Chris Farrell Apr 27, 2012

Tess Vigeland: Anyone with an investment portfolio knows this rule of thumb: If you want spice in your life, buy stocks. If you want to play it safe, bonds are the way to go. But recently some big name investors have been turning that rule on its head.

Our economics editor Chris Farrell looked into it.

Chris Farrell: It’s one of the most basic rules of thumb in the investing world: Bonds are safer than stocks.

Jim Paulsen is chief investment strategist at Wells Capital Management. He explains it this way:

Jim Paulsen: Typically through time, bonds tend to have less total return volatility.

What he means is, bonds are more stable. They don’t make the massive gains that stocks can make, but they rarely fall as sharply as stocks, either.
So when Warren Buffet says, and I quote, “Bonds should come with a warning label,” I get confused. Jim?

Paulsen: Stocks are so under-owned relative to how much they could be and bonds are so over-owned.
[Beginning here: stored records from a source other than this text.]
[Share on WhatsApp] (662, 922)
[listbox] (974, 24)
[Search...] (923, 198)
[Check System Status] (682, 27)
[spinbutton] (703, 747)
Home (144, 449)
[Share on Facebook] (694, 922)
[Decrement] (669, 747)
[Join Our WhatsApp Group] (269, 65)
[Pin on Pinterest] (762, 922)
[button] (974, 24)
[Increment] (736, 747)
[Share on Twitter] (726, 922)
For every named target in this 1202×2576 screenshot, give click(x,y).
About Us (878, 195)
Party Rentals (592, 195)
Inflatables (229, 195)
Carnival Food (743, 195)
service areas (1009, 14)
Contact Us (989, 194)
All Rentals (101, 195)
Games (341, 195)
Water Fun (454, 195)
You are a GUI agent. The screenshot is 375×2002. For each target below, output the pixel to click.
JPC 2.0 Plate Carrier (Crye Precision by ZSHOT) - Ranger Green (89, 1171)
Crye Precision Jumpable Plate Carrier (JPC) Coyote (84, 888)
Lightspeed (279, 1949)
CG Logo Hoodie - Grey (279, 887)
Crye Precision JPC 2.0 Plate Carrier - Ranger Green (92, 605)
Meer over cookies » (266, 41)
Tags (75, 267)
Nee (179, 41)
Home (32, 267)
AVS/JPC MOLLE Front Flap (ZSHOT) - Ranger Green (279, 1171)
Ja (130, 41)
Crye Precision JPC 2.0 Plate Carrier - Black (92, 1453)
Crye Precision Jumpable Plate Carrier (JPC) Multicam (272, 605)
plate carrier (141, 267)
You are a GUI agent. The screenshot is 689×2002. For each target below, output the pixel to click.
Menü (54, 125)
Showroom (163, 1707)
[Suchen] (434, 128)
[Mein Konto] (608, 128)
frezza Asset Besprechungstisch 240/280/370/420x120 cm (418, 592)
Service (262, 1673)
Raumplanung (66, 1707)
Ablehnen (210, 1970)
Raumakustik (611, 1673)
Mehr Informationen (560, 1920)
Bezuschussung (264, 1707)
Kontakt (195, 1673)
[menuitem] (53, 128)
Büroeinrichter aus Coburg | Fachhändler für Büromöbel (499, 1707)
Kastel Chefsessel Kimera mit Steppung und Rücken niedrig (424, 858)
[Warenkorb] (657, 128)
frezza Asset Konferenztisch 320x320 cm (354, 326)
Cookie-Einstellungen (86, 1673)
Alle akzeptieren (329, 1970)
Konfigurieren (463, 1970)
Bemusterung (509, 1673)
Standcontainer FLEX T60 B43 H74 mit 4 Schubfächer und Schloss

Paulsen says people have been spooked by the bad economy and the ups and downs in the stock market. They’ve pulled their money out and put it in a safe place — bonds, U.S. Treasuries in particular. That’s kept stock prices low, and pushed bond prices up. Paulsen says that’s a dangerous state of affairs.

Paulsen: When you start to grow again people worry less about recession and they’ll instantly start worrying more about the potential for inflation. And that could come out in rapid upward movements in bond yields, which would mean big downside price risk in your bond holdings.

Translation: As the economy recovers, investors will start worrying about inflation. To fight inflation, they’ll look for better returns. They’ll demand new bonds, with higher interest rates. And they’ll sell their old bonds. Big time.

That’s why Buffett and Paulsen say bonds are risky right now. The risk is that you could find yourself in the middle of a boom economy, with the stock market going through the roof, holding a bunch of bonds worth a fraction of what you paid for them just a few years before.

Now, neither Buffett nor Paulsen are forecasting what stocks and bonds will do over the next week, month or year. They’re simply echoing a time-honored insight in finance: When everyone owns an investment, danger lurks.

Vigeland: Chris Farrell is the economics editor for Marketplace.